Try it:
Write out the entries, please, from the line containing "Communication, Short Communication, Note), number" through their final line, exactly and with nothing else.

>>

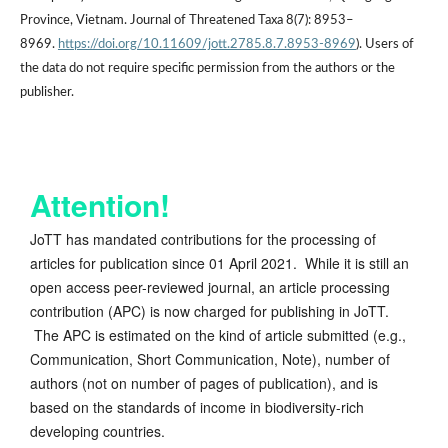
Province, Vietnam. Journal of Threatened Taxa 8(7): 8953–
8969.
https://doi.org/10.11609/jott.2785.8.7.8953-8969
). Users of
the data do not require specific permission from the authors or the
publisher.
Attention!
JoTT has mandated contributions for the processing of
articles for publication since 01 April 2021. While it is still an
open access peer-reviewed journal, an article processing
contribution (APC) is now charged for publishing in JoTT.
The APC is estimated on the kind of article submitted (e.g.,
Communication, Short Communication, Note), number of
authors (not on number of pages of publication), and is
based on the standards of income in biodiversity-rich
developing countries.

<<

Response to the exercise:
Communication, Short Communication, Note), number of
authors (not on number of pages of publication), and is
based on the standards of income in biodiversity-rich
developing countries.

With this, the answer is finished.